Advent of Atrocities-Day 8: The Divide (2011)

Dir. Xavier Gens

I like fun horror movies.

I’ll gladly cough up ten bucks for 90 minutes on a twisty, turny, gory thrill-ride of a flick. I’m also a Class-A sucker for a horror comedy that brings the bloodshed and belly laughs in equal measure. And I can easily get caught up in the spook-show atmosphere of a classic black and white creature feature. Honestly, there’s a horror movie for every occasion.

But the kind of horror film I really love is a nasty, brutal, endurance-testing, soul-raping slog through Hell that spits you out the other side a quivering sack of misanthropy. Xavier Gens specializes in those kind of horror films, and The Divide is a breath of fresh air for people who love the smell of putrification.

There goes the neighborhood. All of them.
The Divide begins with a nuclear explosion in a major U.S. city, and a building evacuation that only a handful of people survive by making it to the fallout shelter in the basement. What follows is a document of the breakdown of order the group experiences as food becomes scarce and the group splits into factions.

Every community needs a dentist.
It’s not so much a spoiler as it is fair warning to tell you that despite some tantalizing clues that only serve to deepen the mystery, the cause of the explosion is never revealed. The audience remains with the survivors, woefully unaware of what is happening, and just trying to stay alive for another day.

Things play out much as you would imagine. Initially everyone follows the only person who has a clue about how to survive. Michael Biehn gives his greatest post-Terminator performance as Mickey, the sneering, cigar-chomping, building superintendent who regards the basement as his personal space and his fellow survivors as the charity-cases he has generously agreed to shelter.

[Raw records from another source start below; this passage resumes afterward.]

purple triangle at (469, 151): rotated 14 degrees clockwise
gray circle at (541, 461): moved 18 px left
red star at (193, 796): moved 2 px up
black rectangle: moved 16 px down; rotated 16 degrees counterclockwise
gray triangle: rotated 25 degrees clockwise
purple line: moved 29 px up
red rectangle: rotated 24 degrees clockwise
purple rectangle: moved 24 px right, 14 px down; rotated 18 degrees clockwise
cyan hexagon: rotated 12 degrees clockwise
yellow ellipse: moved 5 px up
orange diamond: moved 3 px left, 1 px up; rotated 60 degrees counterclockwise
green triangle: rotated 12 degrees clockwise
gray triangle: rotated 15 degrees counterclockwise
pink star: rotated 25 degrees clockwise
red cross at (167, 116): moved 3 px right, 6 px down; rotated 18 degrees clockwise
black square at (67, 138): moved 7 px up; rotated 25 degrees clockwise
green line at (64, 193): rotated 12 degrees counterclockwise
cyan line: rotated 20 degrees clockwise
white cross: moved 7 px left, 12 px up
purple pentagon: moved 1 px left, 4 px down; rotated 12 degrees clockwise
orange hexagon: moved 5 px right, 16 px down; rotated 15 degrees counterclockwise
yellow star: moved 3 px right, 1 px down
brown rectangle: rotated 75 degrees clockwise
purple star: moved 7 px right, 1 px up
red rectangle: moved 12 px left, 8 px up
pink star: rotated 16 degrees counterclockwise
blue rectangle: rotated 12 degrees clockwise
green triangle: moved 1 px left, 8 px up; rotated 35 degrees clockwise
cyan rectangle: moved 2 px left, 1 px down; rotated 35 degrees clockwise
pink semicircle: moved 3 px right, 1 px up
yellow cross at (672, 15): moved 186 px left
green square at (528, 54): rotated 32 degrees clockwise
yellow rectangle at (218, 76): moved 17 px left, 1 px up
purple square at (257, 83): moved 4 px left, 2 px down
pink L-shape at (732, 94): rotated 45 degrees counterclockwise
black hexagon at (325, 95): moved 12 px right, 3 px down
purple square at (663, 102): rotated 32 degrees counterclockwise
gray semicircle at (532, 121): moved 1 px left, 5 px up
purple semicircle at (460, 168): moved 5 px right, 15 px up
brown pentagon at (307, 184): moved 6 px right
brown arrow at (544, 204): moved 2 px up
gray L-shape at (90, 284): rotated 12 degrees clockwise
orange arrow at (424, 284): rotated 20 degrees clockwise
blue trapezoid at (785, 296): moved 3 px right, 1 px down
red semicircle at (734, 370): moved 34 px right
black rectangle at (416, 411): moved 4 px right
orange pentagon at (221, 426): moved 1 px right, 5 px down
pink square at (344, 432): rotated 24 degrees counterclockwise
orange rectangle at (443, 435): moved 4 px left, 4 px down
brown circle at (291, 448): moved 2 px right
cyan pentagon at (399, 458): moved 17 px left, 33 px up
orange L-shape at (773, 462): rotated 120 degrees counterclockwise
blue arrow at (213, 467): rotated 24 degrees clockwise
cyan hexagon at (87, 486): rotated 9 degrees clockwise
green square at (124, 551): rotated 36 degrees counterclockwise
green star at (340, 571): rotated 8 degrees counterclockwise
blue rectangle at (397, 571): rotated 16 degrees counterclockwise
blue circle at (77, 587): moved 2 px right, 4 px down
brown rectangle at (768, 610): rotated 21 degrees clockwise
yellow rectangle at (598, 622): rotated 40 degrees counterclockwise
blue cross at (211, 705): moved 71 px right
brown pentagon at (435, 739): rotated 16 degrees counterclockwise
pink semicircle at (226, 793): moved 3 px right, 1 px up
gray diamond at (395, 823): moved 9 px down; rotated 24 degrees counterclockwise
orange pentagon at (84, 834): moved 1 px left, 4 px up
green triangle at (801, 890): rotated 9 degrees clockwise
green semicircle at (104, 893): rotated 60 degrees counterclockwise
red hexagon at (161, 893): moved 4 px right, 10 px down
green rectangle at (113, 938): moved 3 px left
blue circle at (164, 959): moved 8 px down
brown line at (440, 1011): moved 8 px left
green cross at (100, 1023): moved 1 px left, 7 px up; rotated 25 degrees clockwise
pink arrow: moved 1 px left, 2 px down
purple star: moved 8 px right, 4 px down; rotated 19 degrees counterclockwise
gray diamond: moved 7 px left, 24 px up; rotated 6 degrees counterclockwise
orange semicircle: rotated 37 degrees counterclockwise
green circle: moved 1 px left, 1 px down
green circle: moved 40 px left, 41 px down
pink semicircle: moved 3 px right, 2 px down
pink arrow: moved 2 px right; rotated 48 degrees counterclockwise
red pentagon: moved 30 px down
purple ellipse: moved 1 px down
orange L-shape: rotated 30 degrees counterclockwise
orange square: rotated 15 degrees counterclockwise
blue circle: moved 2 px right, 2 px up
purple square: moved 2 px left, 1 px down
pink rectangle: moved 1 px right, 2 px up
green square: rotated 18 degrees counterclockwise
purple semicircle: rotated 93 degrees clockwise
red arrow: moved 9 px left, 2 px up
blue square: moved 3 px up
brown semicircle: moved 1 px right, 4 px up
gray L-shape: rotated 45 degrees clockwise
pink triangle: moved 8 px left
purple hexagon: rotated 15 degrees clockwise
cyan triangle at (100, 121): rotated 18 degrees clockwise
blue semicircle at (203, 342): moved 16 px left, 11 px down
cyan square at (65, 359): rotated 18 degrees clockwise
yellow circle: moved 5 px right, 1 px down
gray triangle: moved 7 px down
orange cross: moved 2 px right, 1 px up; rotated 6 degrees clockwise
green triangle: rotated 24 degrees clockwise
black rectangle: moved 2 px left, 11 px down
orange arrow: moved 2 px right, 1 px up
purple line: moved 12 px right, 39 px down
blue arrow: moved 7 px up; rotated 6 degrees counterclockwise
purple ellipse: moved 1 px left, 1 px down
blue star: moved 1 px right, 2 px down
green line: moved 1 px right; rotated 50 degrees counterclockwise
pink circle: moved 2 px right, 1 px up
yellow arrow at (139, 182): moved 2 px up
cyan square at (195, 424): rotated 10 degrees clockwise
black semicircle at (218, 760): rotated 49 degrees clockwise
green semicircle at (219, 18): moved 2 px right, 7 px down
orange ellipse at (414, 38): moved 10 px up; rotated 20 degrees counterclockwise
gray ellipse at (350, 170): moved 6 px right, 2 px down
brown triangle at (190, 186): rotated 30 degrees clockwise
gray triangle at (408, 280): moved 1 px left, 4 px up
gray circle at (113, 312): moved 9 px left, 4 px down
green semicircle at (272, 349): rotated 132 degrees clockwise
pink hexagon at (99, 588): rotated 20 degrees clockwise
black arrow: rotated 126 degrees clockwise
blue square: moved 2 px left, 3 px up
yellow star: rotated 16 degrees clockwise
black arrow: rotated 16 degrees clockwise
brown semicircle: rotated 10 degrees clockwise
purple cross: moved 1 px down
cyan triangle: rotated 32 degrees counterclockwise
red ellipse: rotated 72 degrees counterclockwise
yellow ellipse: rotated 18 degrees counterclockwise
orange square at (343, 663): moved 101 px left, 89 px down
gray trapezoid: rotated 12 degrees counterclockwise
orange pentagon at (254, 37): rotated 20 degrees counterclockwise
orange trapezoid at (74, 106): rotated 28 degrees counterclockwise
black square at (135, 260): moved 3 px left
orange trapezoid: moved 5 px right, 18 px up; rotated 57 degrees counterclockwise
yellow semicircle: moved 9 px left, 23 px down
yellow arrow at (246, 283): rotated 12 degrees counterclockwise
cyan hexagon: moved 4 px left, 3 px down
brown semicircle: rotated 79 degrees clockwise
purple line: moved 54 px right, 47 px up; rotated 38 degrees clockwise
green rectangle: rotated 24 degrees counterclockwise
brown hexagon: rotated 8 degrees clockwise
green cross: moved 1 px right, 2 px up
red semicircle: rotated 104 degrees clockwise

A sneer so fierce you can practically hear it.
Michael Biehn scares little girls.
Now there's the Michael Biehn we know and love!
But as mistrust grows, some people begin to side with the two young, hot-headed toughs who’ve been trapped with them. Predictable? Somewhat. But it’s not the story that elevates Gens’s post-apocalyptic nightmare, but the way it is told. We bear witness to the slow degeneration of each character. Some become tyrants, others their pets. Some become prisoners, others traitors. The toughs go through such a remarkable transformation that they’re unrecognizable by the movie’s end.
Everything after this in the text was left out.